The Centers for Medicare and Medicaid Services proposed a rule mandating minimum network standards for health plans sold through the federal exchange in 2017, according to California Healthline.

Here are six key points:

1. CMS' proposed rule would require states to implement CMS-approved quantitative measure so individuals with exchange plans have sufficient access to healthcare providers.

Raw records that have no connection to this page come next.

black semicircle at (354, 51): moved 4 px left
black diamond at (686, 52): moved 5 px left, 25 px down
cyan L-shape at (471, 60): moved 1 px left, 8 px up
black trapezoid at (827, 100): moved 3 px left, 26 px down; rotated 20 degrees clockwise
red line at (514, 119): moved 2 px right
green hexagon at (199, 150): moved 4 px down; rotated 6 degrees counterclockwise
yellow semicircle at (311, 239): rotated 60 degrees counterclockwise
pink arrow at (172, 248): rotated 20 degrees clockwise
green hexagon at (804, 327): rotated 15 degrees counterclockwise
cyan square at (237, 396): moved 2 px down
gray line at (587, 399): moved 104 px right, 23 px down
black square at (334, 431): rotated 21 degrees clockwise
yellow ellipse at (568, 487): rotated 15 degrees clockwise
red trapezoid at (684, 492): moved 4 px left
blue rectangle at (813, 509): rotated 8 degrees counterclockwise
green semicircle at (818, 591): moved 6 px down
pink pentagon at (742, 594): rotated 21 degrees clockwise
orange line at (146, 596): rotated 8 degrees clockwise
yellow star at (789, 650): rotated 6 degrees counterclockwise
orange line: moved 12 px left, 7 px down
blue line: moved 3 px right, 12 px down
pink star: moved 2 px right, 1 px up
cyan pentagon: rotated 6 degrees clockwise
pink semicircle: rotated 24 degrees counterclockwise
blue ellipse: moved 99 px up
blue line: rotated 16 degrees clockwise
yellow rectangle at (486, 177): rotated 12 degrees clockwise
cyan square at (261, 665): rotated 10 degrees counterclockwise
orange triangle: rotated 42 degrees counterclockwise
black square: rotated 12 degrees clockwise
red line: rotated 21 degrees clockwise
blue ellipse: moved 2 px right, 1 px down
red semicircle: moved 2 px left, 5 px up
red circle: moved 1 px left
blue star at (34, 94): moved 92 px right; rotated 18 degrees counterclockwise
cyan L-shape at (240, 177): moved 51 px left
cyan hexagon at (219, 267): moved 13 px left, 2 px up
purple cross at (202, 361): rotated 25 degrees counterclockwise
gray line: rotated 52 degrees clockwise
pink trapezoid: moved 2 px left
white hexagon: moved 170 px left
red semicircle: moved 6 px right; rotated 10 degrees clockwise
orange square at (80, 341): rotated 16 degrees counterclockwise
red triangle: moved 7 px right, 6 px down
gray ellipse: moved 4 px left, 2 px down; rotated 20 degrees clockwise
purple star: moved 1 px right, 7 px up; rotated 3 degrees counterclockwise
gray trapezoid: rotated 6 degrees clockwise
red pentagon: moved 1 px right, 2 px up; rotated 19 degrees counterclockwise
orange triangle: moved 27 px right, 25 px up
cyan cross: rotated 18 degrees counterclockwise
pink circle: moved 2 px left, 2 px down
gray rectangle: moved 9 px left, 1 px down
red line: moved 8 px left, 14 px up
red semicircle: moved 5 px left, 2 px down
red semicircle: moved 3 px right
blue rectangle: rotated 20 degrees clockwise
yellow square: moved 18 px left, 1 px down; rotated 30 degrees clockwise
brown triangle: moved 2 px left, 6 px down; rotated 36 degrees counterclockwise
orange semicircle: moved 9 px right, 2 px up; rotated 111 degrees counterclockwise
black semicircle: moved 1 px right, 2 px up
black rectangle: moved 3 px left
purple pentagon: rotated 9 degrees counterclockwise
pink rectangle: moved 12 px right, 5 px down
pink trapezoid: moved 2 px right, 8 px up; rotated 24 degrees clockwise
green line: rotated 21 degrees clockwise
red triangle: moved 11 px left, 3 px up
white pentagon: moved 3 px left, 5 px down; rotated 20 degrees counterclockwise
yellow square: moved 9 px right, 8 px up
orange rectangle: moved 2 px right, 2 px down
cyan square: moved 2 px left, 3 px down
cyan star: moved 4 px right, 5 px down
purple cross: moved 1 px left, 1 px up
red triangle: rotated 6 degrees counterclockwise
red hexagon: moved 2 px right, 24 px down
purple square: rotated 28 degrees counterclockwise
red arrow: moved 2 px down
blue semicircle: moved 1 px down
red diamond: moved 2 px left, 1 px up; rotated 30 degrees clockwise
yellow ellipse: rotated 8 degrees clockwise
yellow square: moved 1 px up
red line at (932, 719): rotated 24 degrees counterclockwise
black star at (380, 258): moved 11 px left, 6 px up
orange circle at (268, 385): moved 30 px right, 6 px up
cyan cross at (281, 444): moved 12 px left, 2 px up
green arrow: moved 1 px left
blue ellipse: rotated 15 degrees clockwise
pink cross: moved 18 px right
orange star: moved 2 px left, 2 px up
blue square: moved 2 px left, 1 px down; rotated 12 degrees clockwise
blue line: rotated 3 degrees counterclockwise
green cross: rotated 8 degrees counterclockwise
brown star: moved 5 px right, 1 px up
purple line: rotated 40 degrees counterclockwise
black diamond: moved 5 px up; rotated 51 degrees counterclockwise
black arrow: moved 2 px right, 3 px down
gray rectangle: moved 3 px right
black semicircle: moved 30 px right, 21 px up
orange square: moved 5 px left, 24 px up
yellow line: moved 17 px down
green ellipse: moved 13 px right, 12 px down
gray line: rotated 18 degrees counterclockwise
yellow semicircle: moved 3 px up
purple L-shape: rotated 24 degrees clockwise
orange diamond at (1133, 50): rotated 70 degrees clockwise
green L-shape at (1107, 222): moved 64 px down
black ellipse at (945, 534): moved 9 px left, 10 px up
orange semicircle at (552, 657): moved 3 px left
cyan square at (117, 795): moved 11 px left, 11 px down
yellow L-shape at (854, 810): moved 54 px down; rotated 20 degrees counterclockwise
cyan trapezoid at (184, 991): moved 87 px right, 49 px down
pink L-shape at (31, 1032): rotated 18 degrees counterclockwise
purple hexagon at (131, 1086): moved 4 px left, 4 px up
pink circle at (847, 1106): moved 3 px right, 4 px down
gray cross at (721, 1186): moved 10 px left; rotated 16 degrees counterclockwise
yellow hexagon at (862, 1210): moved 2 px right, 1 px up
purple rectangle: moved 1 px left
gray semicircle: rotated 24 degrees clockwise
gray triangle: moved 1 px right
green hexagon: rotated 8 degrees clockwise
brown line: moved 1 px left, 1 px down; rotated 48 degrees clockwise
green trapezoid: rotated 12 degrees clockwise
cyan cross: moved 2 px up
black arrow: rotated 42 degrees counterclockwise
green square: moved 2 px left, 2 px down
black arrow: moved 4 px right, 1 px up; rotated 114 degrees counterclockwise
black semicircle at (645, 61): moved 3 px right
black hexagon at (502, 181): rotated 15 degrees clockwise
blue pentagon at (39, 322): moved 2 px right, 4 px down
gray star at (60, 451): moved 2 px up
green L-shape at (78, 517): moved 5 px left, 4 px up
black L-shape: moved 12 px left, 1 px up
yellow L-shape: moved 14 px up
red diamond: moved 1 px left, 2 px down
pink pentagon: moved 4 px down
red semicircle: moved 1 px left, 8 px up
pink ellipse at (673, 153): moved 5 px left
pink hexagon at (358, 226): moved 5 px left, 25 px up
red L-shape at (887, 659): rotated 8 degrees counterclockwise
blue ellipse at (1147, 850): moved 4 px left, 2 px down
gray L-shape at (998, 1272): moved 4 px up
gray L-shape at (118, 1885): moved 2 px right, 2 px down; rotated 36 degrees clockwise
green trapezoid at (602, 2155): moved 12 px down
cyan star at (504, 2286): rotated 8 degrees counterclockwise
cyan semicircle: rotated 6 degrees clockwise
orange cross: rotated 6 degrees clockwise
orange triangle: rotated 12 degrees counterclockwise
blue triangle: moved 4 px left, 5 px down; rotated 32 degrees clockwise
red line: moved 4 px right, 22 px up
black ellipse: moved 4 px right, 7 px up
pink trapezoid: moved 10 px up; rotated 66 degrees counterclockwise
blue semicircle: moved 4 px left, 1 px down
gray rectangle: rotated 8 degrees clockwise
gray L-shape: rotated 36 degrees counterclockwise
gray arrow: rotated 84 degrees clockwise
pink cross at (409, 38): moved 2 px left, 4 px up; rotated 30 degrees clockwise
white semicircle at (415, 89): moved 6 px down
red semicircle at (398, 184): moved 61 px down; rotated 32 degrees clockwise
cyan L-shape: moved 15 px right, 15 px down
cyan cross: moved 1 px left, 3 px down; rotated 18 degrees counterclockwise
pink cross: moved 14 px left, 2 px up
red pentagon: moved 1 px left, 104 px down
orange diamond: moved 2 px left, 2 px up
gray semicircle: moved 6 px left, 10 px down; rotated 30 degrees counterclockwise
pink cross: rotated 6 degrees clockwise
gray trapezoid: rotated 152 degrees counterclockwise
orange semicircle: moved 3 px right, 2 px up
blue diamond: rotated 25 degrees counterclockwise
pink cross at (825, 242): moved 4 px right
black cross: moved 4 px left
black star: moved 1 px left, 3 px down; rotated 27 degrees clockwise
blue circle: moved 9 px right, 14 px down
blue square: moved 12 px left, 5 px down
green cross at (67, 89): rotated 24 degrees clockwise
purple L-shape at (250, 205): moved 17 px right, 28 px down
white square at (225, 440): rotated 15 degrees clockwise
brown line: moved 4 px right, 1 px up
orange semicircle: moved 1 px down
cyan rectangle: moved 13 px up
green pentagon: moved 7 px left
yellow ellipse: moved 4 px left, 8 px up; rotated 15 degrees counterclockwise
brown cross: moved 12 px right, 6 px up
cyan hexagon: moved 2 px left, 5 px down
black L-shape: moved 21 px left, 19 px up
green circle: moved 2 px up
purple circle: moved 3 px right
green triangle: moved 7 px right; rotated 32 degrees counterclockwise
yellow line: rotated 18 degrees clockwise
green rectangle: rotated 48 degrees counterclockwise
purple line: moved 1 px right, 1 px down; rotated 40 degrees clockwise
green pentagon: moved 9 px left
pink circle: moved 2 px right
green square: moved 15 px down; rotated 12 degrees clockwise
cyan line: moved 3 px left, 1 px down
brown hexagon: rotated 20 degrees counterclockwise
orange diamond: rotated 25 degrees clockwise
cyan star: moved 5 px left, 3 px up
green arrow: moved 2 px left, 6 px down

2. Under the rule, states have the option to either adopt default network adequacy standards the CMS set or draft their own network adequacy standards and submit the standards for U.S. Health & Human Services Department approval.

3. The standards could accurately assess a plan's network adequacy based on policyholder's maximum travel distances and times to access providers.

4. CMS proposed the Affordable Care Act's next open enrollment period to run from Nov. 1, 2016 to Jan. 31, 2017. The CMS is seeking stakeholders' comments and data about the special open enrollment periods under the ACA.  

5. In the proposed rule, CMS has more "standardized options" for exchange plans in each of the metal plan tiers. The suggested changes include:

  • All bronze-level plans sold through the exchanges in 2017 would have a $6,650 deductible;
  • All silver-level plans would have a $3,500 deductible; and
  • All gold-level plans would have a $1,250 deductible.

6. CMS will accept comments on the proposed rule until Dec. 21.